Septiembre de 1939. Ante el estallido de la Segunda Guerra Mundial y el miedo a la blitzkrieg Joan Miró y su esposa deciden marcharse de París hacia el pequeño pueblo de Varengeville en la costa normanda. Allí, mientras Europa estalla en mil pedazos, Miró escucha a Mozart y a Bach y se queda extasiado ante las infinitas y rutilantes estrellas del cielo nocturno sobre el mar.
Recopila lo que tiene: papeles y más papeles que ya había trabajado en el entresuelo de la Galería Pierre, el único espacio disponible tras su huida de España en julio del 36. Los sumerge en agua y los recicla, los rasca y les da tintes de aguada. Empieza con pequeñas manchas negras a modo de estrellas que, como las constelaciones, se van uniendo mediante finas líneas. Menos es más, epitafio para el surrealismo. Un solo trazo marca el grafismo y la geometría y sirve de nexo entre las formas. Añade colores: amarillo, azul, rojo y verde para crear un universo simple y a la vez complejo donde están el arriba y el abajo, el microcosmos y el macrocosmos, el pájaro, el gato, la mujer, las estrellas… la poesía que encuentra en el cielo nocturno en medio de una Europa en llamas.
Mayo de 1940. El avance alemán le obliga a huir también de Normandía. Tras una penosa travesía acarreando todos sus papeles se instala en Mallorca. España ya no es la que era, Europa tampoco.

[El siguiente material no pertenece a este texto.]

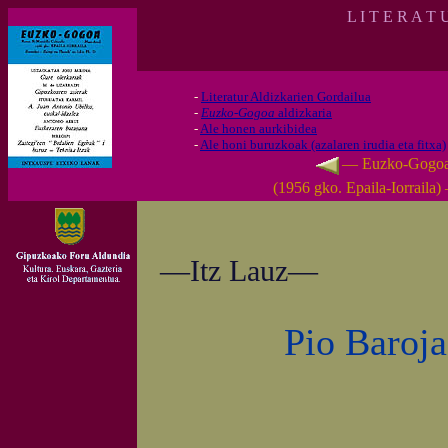
L I T E R A T 
-
Literatur Aldizkarien Gordailua
-
Euzko-Gogoa
aldizkaria
-
Ale honen aurkibidea
-
Ale honi buruzkoak (azalaren irudia eta fitxa)
— Euzko-Gogo
(1956 gko. Epaila-Iorraila
—Itz Lauz—
Pio Baroja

Suenan Mozart y Bach. Y suena la música de las esferas en el cielo. Resultado: 23 aguadas en las que ha trabajado al mismo tiempo porque hablan entre ellas y se exigen otra mancha de color, otra línea, otro pájaro… el universo que Miró ha traído al papel en su pequeña Capilla Sixtina se ha convertido en un universo propio con sus propias reglas, un mundo poblado de animales que recitan poemas y le recuerdan al ser humano que, en medio de la guerra, su pecho está lleno de estrellas.